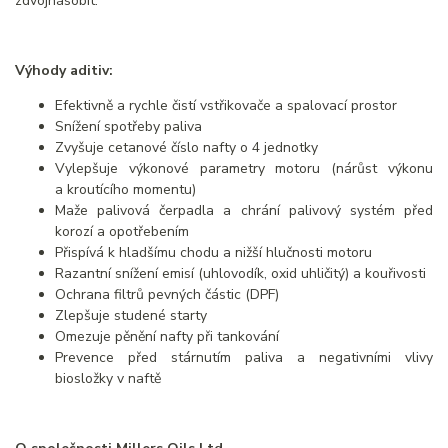
zdvojnásobit.
Výhody aditiv:
Efektivně a rychle čistí vstřikovače a spalovací prostor
Snížení spotřeby paliva
Zvyšuje cetanové číslo nafty o 4 jednotky
Vylepšuje výkonové parametry motoru (nárůst výkonu
a kroutícího momentu)
Maže palivová čerpadla a chrání palivový systém před
korozí a opotřebením
Přispívá k hladšímu chodu a nižší hlučnosti motoru
Razantní snížení emisí (uhlovodík, oxid uhličitý) a kouřivosti
Ochrana filtrů pevných částic (DPF)
Zlepšuje studené starty
Omezuje pěnění nafty při tankování
Prevence před stárnutím paliva a negativními vlivy
biosložky v naftě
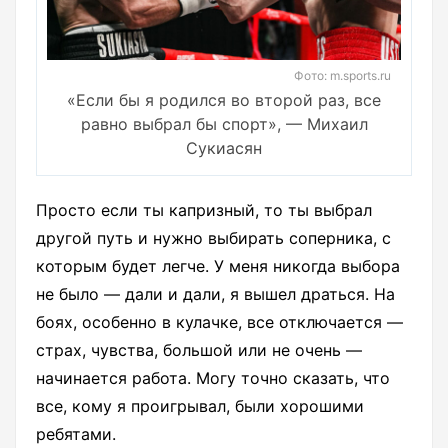
Фото: m.sports.ru
«Если бы я родился во второй раз, все
равно выбрал бы спорт», — Михаил
Сукиасян
Просто если ты капризный, то ты выбрал
другой путь и нужно выбирать соперника, с
которым будет легче. У меня никогда выбора
не было — дали и дали, я вышел драться. На
боях, особенно в кулачке, все отключается —
страх, чувства, большой или не очень —
начинается работа. Могу точно сказать, что
все, кому я проигрывал, были хорошими
ребятами.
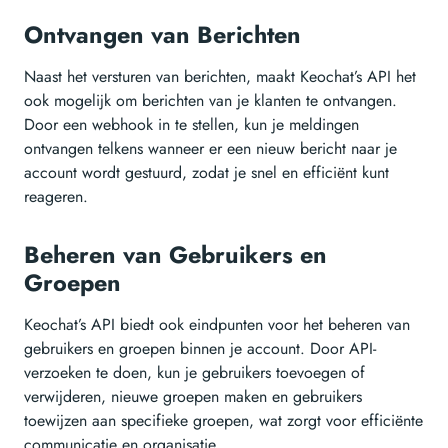
Ontvangen van Berichten
Naast het versturen van berichten, maakt Keochat’s API het
ook mogelijk om berichten van je klanten te ontvangen.
Door een webhook in te stellen, kun je meldingen
ontvangen telkens wanneer er een nieuw bericht naar je
account wordt gestuurd, zodat je snel en efficiënt kunt
reageren.
Beheren van Gebruikers en
Groepen
Keochat’s API biedt ook eindpunten voor het beheren van
gebruikers en groepen binnen je account. Door API-
verzoeken te doen, kun je gebruikers toevoegen of
verwijderen, nieuwe groepen maken en gebruikers
toewijzen aan specifieke groepen, wat zorgt voor efficiënte
communicatie en organisatie.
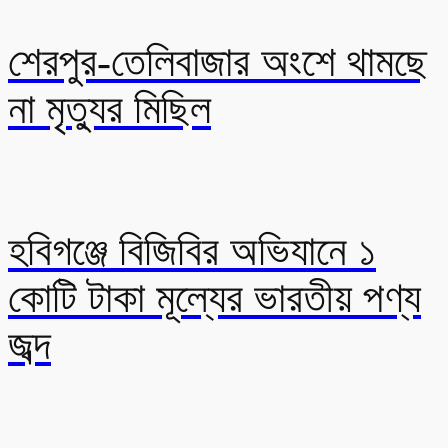
শেরপুর-তেলিবাজার অংশে থামছে
না মৃত্যুর মিছিল
হবিগঞ্জে বিজিবির অভিযানে ১
কোটি টাকা মূল্যের ভারতীয় পণ্য
জব্দ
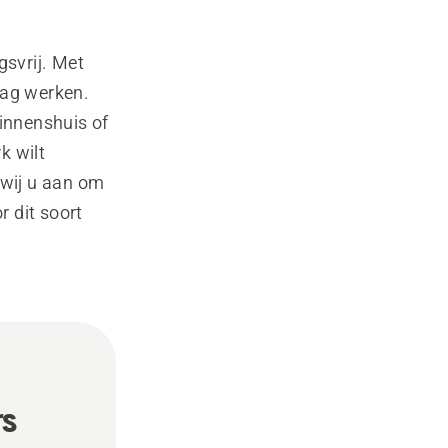
ngsvrij. Met
dag werken.
innenshuis of
k wilt
 wij u aan om
 dit soort
rs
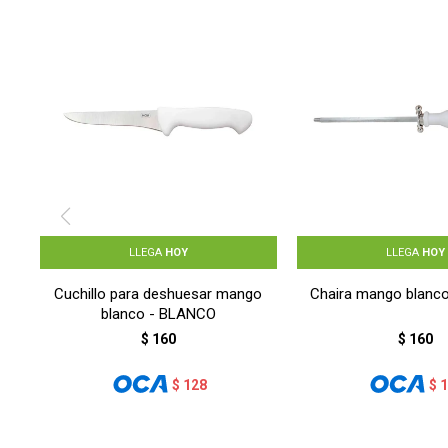
LLEGA
HOY
LLEGA
HOY
Cuchillo para deshuesar mango
Chaira mango blanc
blanco - BLANCO
$
160
$
160
$
128
$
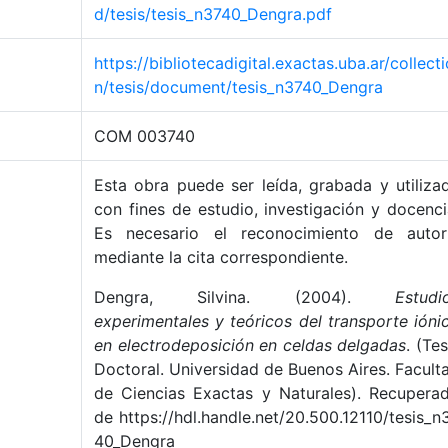
d/tesis/tesis_n3740_Dengra.pdf
https://bibliotecadigital.exactas.uba.ar/collecti
n/tesis/document/tesis_n3740_Dengra
COM 003740
Esta obra puede ser leída, grabada y utiliza
con fines de estudio, investigación y docenci
Es necesario el reconocimiento de autor
mediante la cita correspondiente.
Dengra, Silvina. (2004).
Estudi
experimentales y teóricos del transporte ióni
en electrodeposición en celdas delgadas
. (Tes
Doctoral. Universidad de Buenos Aires. Facult
de Ciencias Exactas y Naturales). Recupera
de https://hdl.handle.net/20.500.12110/tesis_n
40_Dengra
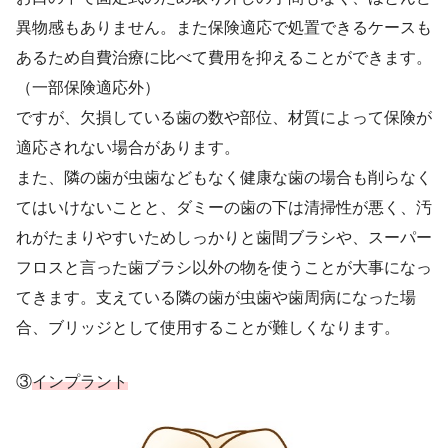
異物感もありません。また保険適応で処置できるケースも
あるため自費治療に比べて費用を抑えることができます。
（一部保険適応外）
ですが、欠損している歯の数や部位、材質によって保険が
適応されない場合があります。
また、隣の歯が虫歯などもなく健康な歯の場合も削らなく
てはいけないことと、ダミーの歯の下は清掃性が悪く、汚
れがたまりやすいためしっかりと歯間ブラシや、スーパー
フロスと言った歯ブラシ以外の物を使うことが大事になっ
てきます。支えている隣の歯が虫歯や歯周病になった場
合、ブリッジとして使用することが難しくなります。
③
インプラント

▶ [Activity] Copy all of the listing word for word, minus the images.

▶ [Exercise result]
zdvojnásobit.
Výhody aditiv:
Efektivně a rychle čistí vstřikovače a spalovací prostor
Snížení spotřeby paliva
Zvyšuje cetanové číslo nafty o 4 jednotky
Vylepšuje výkonové parametry motoru (nárůst výkonu
a kroutícího momentu)
Maže palivová čerpadla a chrání palivový systém před
korozí a opotřebením
Přispívá k hladšímu chodu a nižší hlučnosti motoru
Razantní snížení emisí (uhlovodík, oxid uhličitý) a kouřivosti
Ochrana filtrů pevných částic (DPF)
Zlepšuje studené starty
Omezuje pěnění nafty při tankování
Prevence před stárnutím paliva a negativními vlivy
biosložky v naftě
Фото: m.sports.ru
«Если бы я родился во второй раз, все
равно выбрал бы спорт», — Михаил
Сукиасян
Просто если ты капризный, то ты выбрал
другой путь и нужно выбирать соперника, с
которым будет легче. У меня никогда выбора
не было — дали и дали, я вышел драться. На
боях, особенно в кулачке, все отключается —
страх, чувства, большой или не очень —
начинается работа. Могу точно сказать, что
все, кому я проигрывал, были хорошими
ребятами.
Ontvangen van Berichten
Naast het versturen van berichten, maakt Keochat’s API het
ook mogelijk om berichten van je klanten te ontvangen.
Door een webhook in te stellen, kun je meldingen
ontvangen telkens wanneer er een nieuw bericht naar je
account wordt gestuurd, zodat je snel en efficiënt kunt
reageren.
Beheren van Gebruikers en
Groepen
Keochat’s API biedt ook eindpunten voor het beheren van
gebruikers en groepen binnen je account. Door API-
verzoeken te doen, kun je gebruikers toevoegen of
verwijderen, nieuwe groepen maken en gebruikers
toewijzen aan specifieke groepen, wat zorgt voor efficiënte
communicatie en organisatie.
শেরপুর-তেলিবাজার অংশে থামছে
না মৃত্যুর মিছিল
হবিগঞ্জে বিজিবির অভিযানে ১
কোটি টাকা মূল্যের ভারতীয় পণ্য
জব্দ
ngsvrij. Met
dag werken.
innenshuis of
k wilt
 wij u aan om
 dit soort
rs
LLEGA
HOY
LLEGA
HOY
Cuchillo para deshuesar mango
Chaira mango blanc
blanco - BLANCO
$
160
$
160
$
128
$
d/tesis/tesis_n3740_Dengra.pdf
https://bibliotecadigital.exactas.uba.ar/collecti
n/tesis/document/tesis_n3740_Dengra
COM 003740
Esta obra puede ser leída, grabada y utiliza
con fines de estudio, investigación y docenci
Es necesario el reconocimiento de autor
mediante la cita correspondiente.
Dengra, Silvina. (2004).
Estudi
experimentales y teóricos del transporte ióni
en electrodeposición en celdas delgadas
. (Tes
Doctoral. Universidad de Buenos Aires. Facult
de Ciencias Exactas y Naturales). Recupera
de https://hdl.handle.net/20.500.12110/tesis_n
40_Dengra
異物感もありません。また保険適応で処置できるケースも
あるため自費治療に比べて費用を抑えることができます。
（一部保険適応外）
ですが、欠損している歯の数や部位、材質によって保険が
適応されない場合があります。
また、隣の歯が虫歯などもなく健康な歯の場合も削らなく
てはいけないことと、ダミーの歯の下は清掃性が悪く、汚
れがたまりやすいためしっかりと歯間ブラシや、スーパー
フロスと言った歯ブラシ以外の物を使うことが大事になっ
てきます。支えている隣の歯が虫歯や歯周病になった場
合、ブリッジとして使用することが難しくなります。
③
インプラント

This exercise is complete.